Post  kclark on Fri Jun 10, 2011 9:06 pm

That's interesting...

Because if I am looking at the Number of ORDERS by order type...I get Number of distinct orders. However, if I add, say the item to that...it is no longer distinct orders but orders per item (the measure drops to the lower grain) BUT the summary line still shows distinct orders. This is confusing for the users since the measure is called 'number of orders' but shows the 'number of orders per item'. I have referred to the book hon but for these users they prefer to see measures at the order level completely separate from the item grain. Using...Distinct Count is ONLY good if I am looking at Order grain attributes. Should I look at the item level attribute with that measure...it shows item level values (which is not what the measure is).

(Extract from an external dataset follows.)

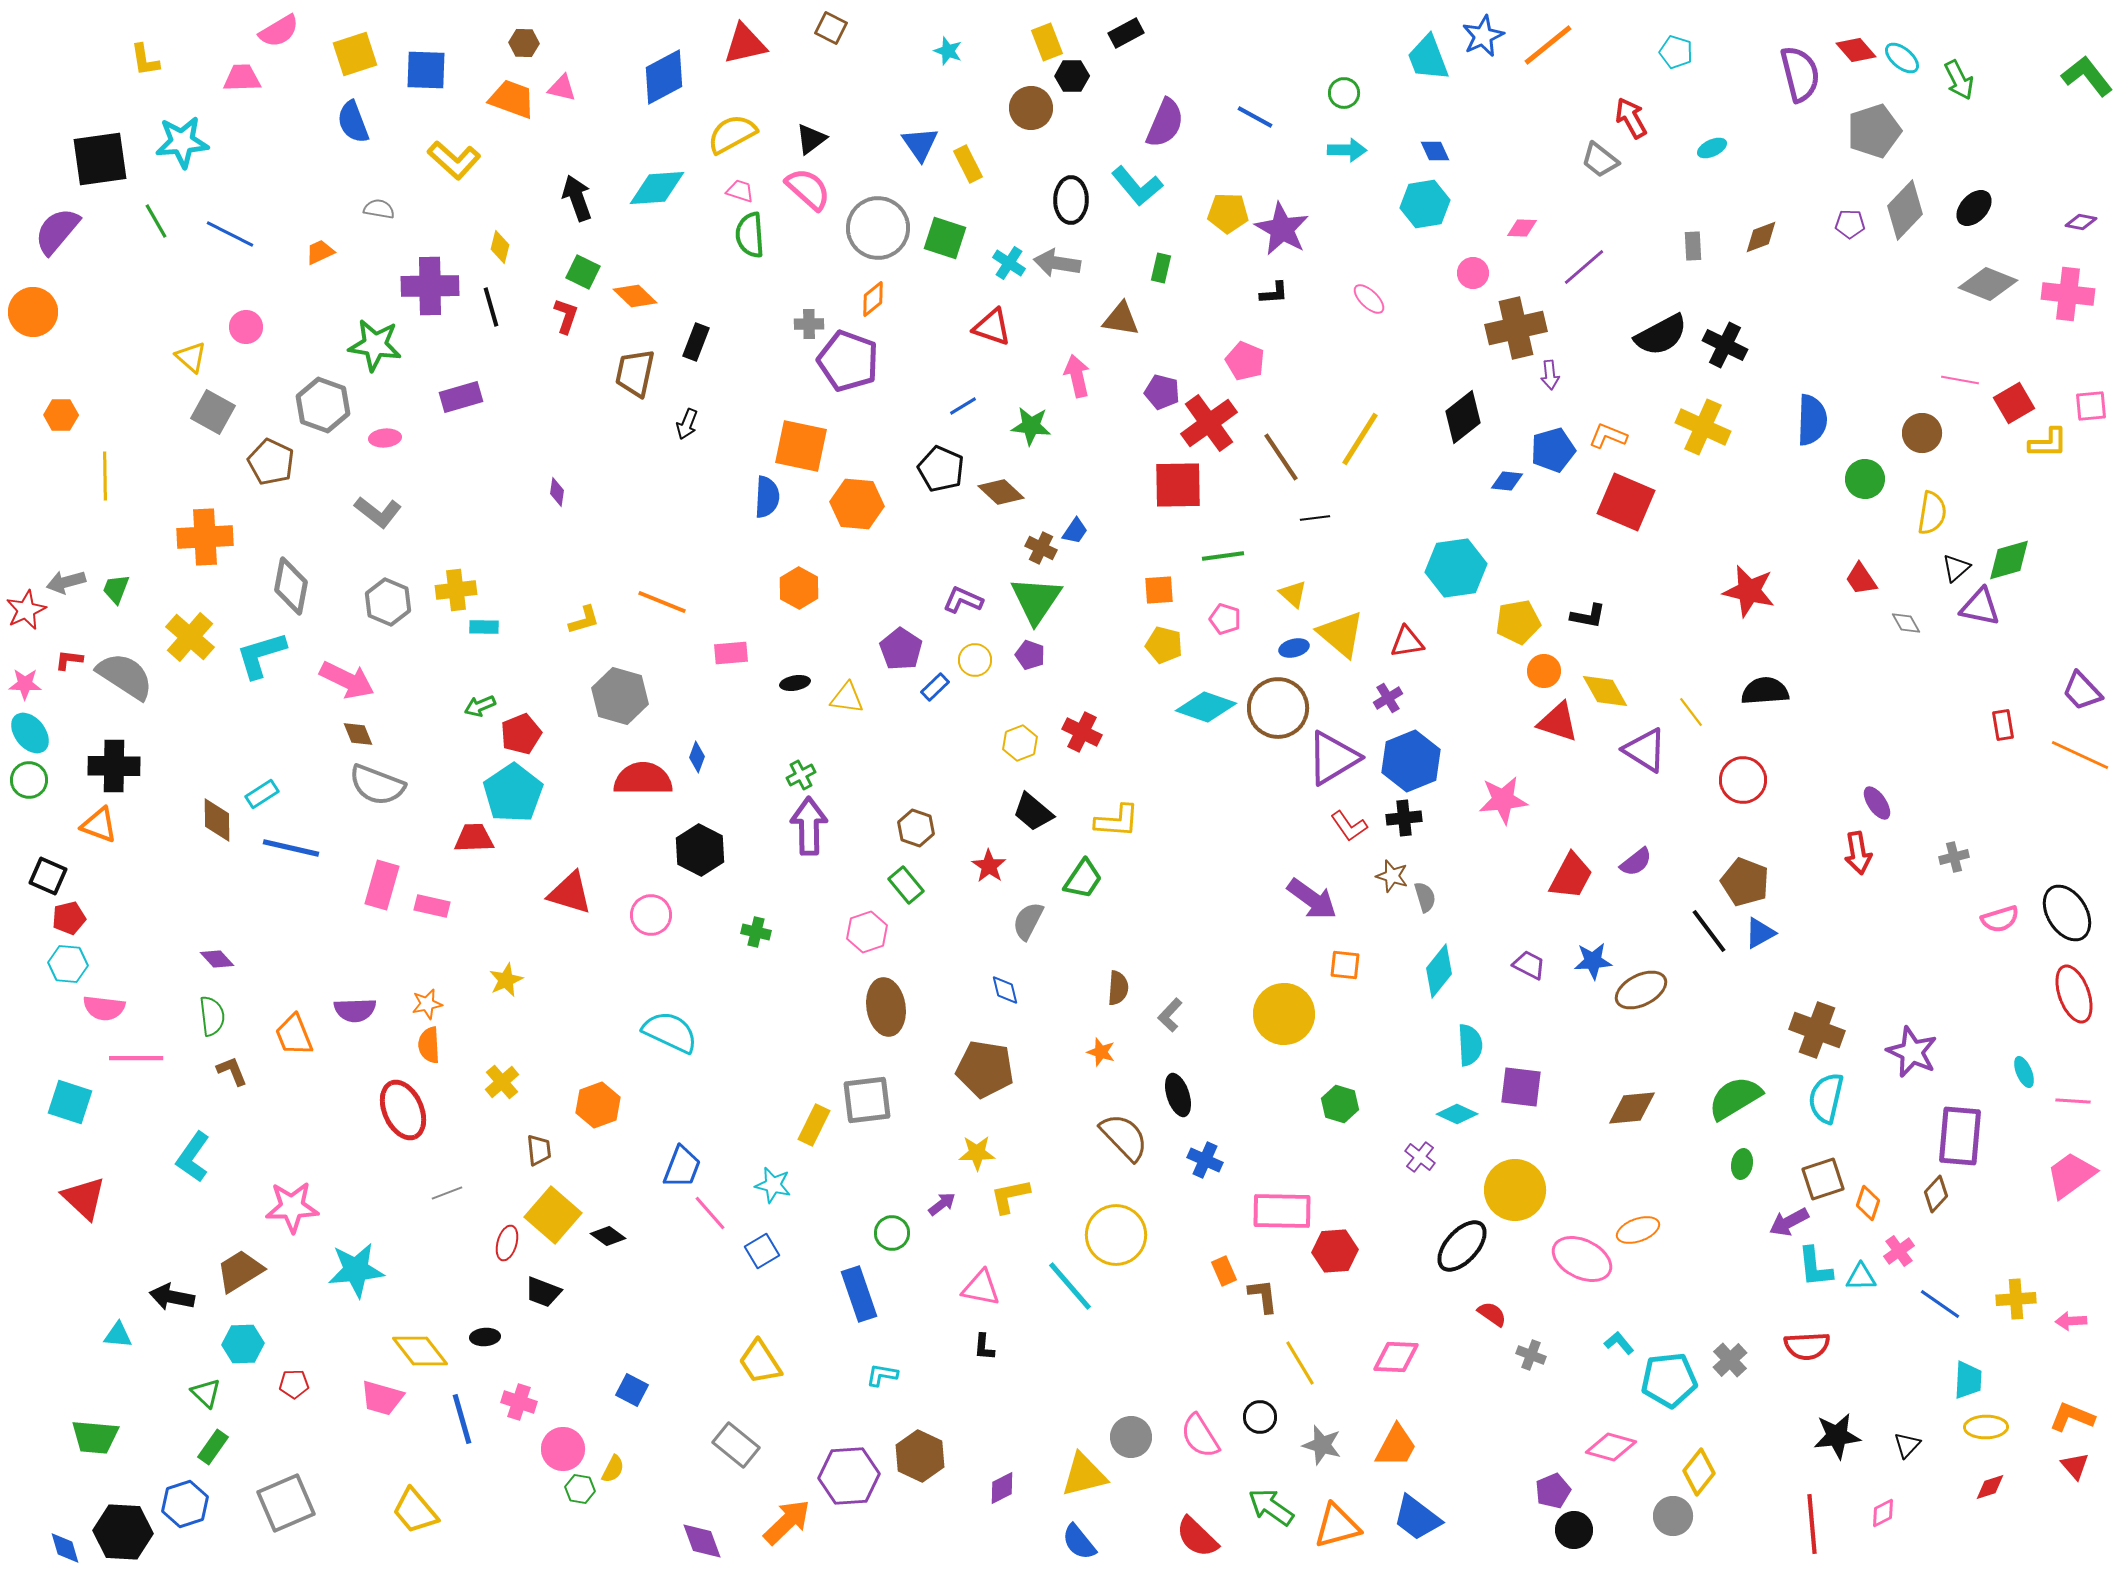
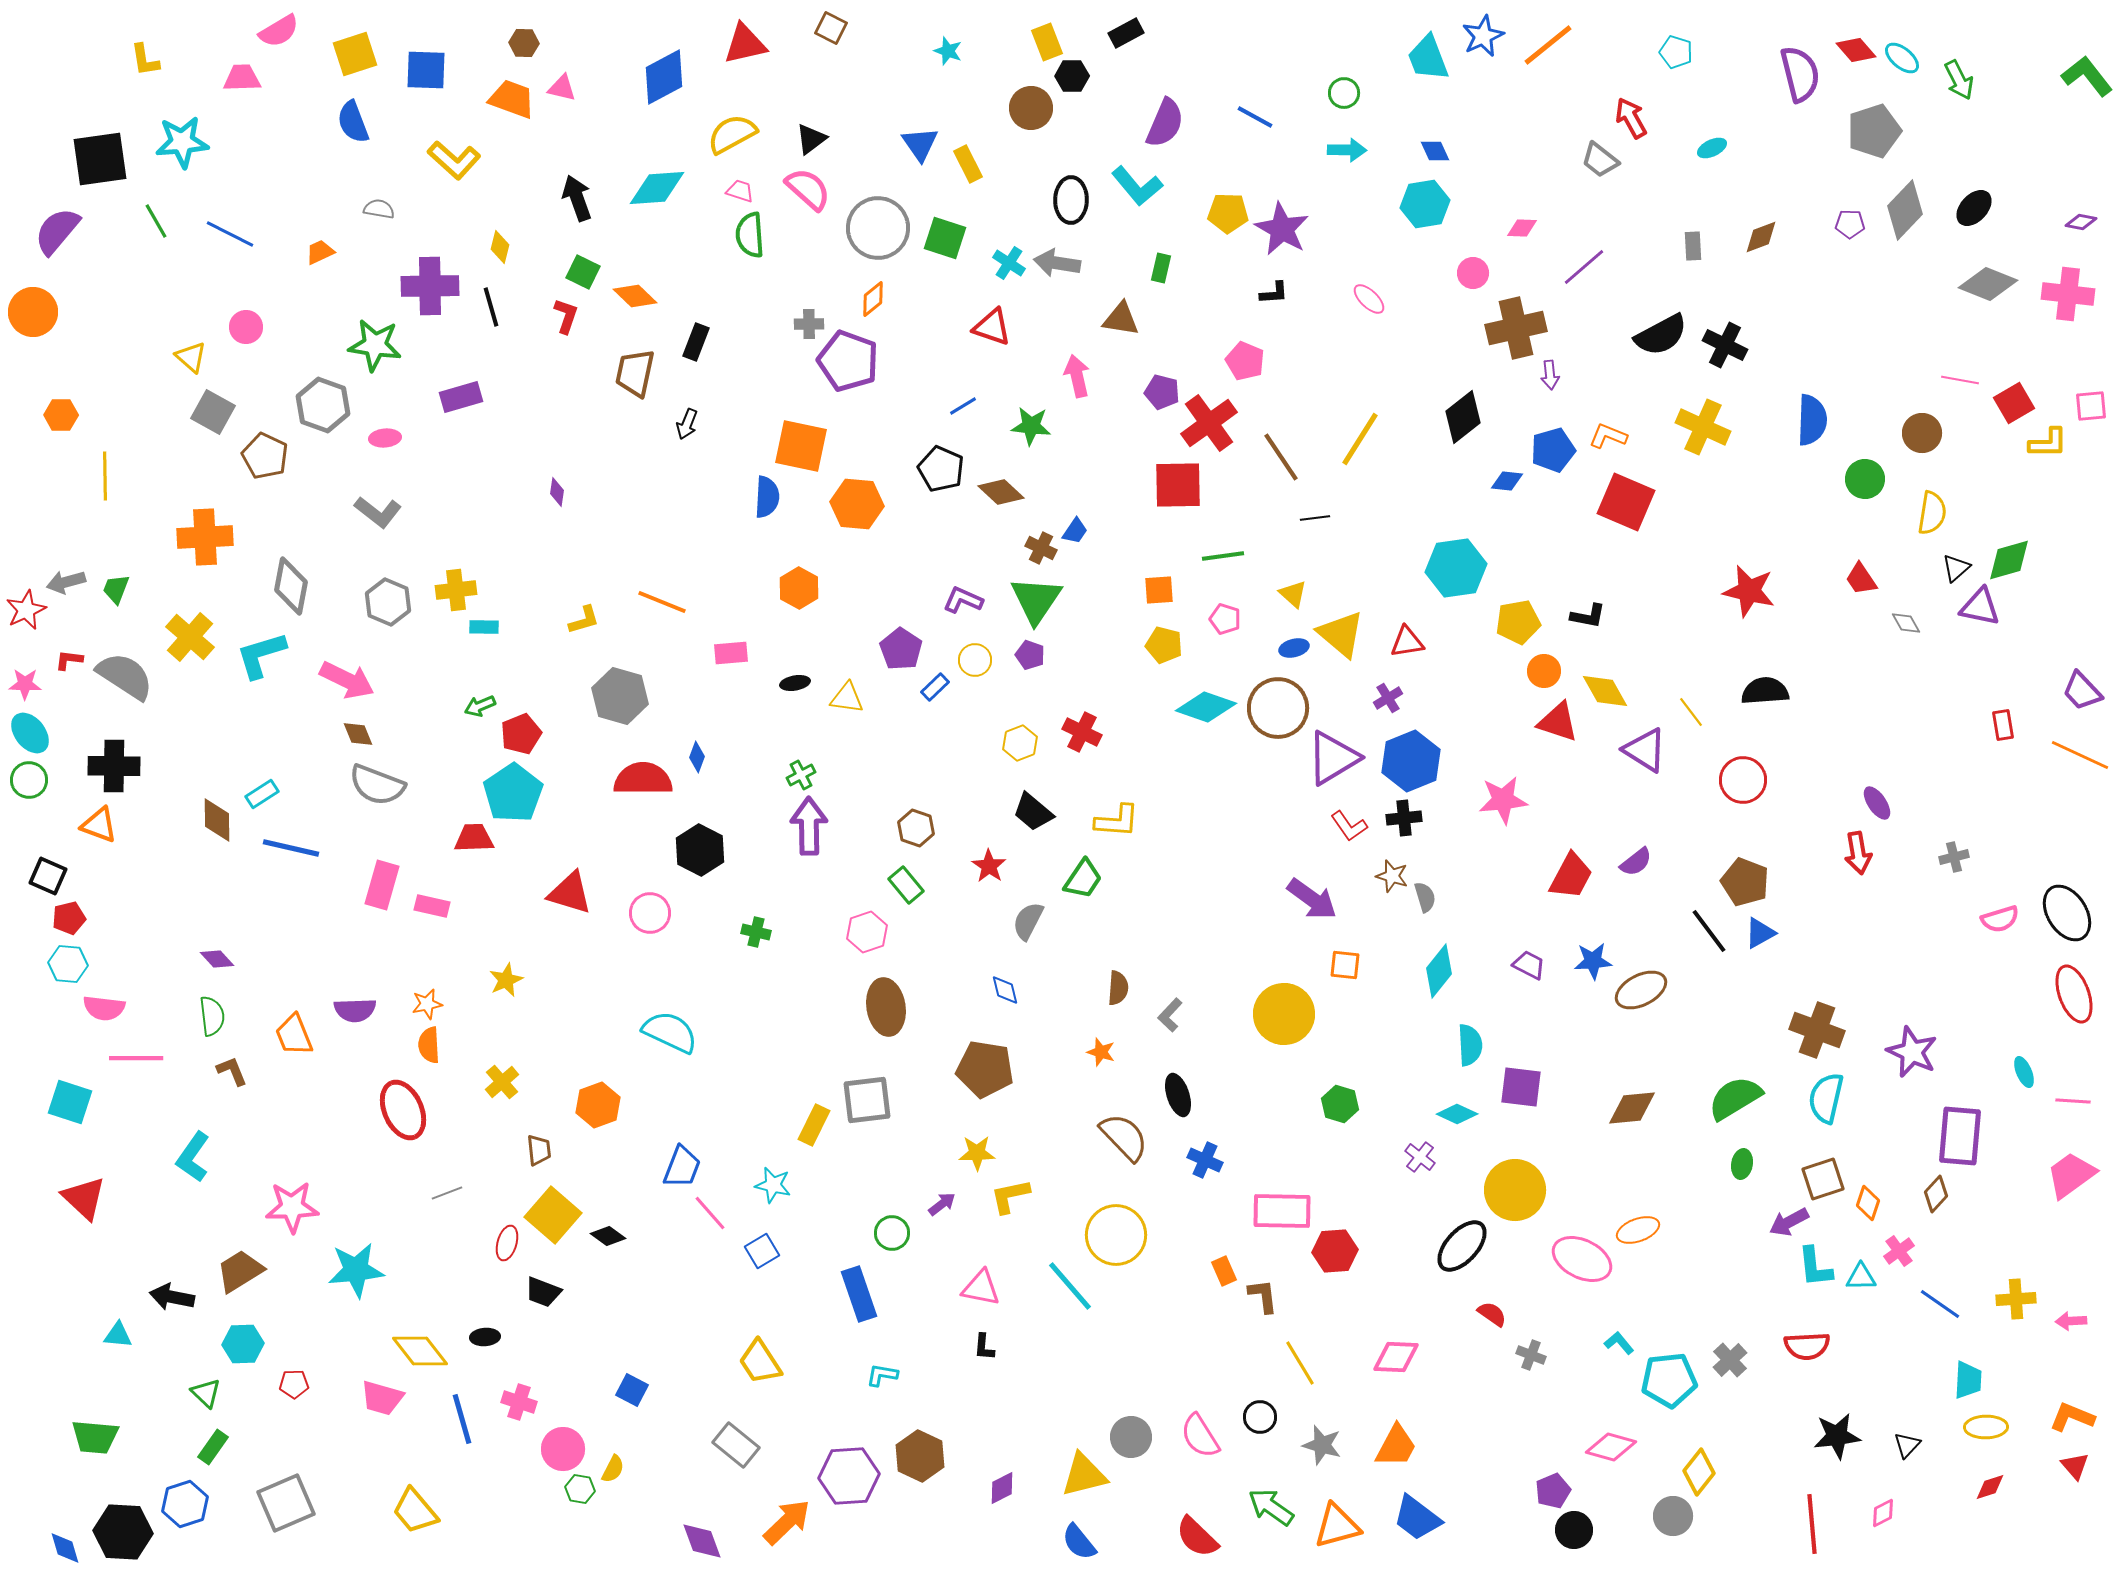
brown pentagon at (271, 462): moved 6 px left, 6 px up
pink circle at (651, 915): moved 1 px left, 2 px up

Let me give some background, these users are using Cognos Query Studio to consume the data. The way distinct count performs there is not acceptable. Because obviously, if the number of orders measure is associated with the item dimension...then it should not allocate because number of orders is an order level measure... Now, in report studio using MDX, etc. this is a different story but for them to pull their own ad-hoc reports, they'll need something more....friendly. Here is an example of what is happening:

Order Method | Number of Orders
AutoReorder | 1
Mail | 2
---------------------------
Summary 3

After adding items:

Order Method | Item | Number of Orders
AutoReorder | 497 | 1
AutoReorder | 502 | 1
Mail | 444 | 2
Mail | 323 | 1
---------------------------
Summary 3

The second is showing Number of Orders per Item but the column name says Number of Orders and the summary shows number orders but the data is showing Number of Orders per Item. Are you saying that is not confusing???? Now, I know that this is TECHNICALLY correct but...it's nowhere near user friendly.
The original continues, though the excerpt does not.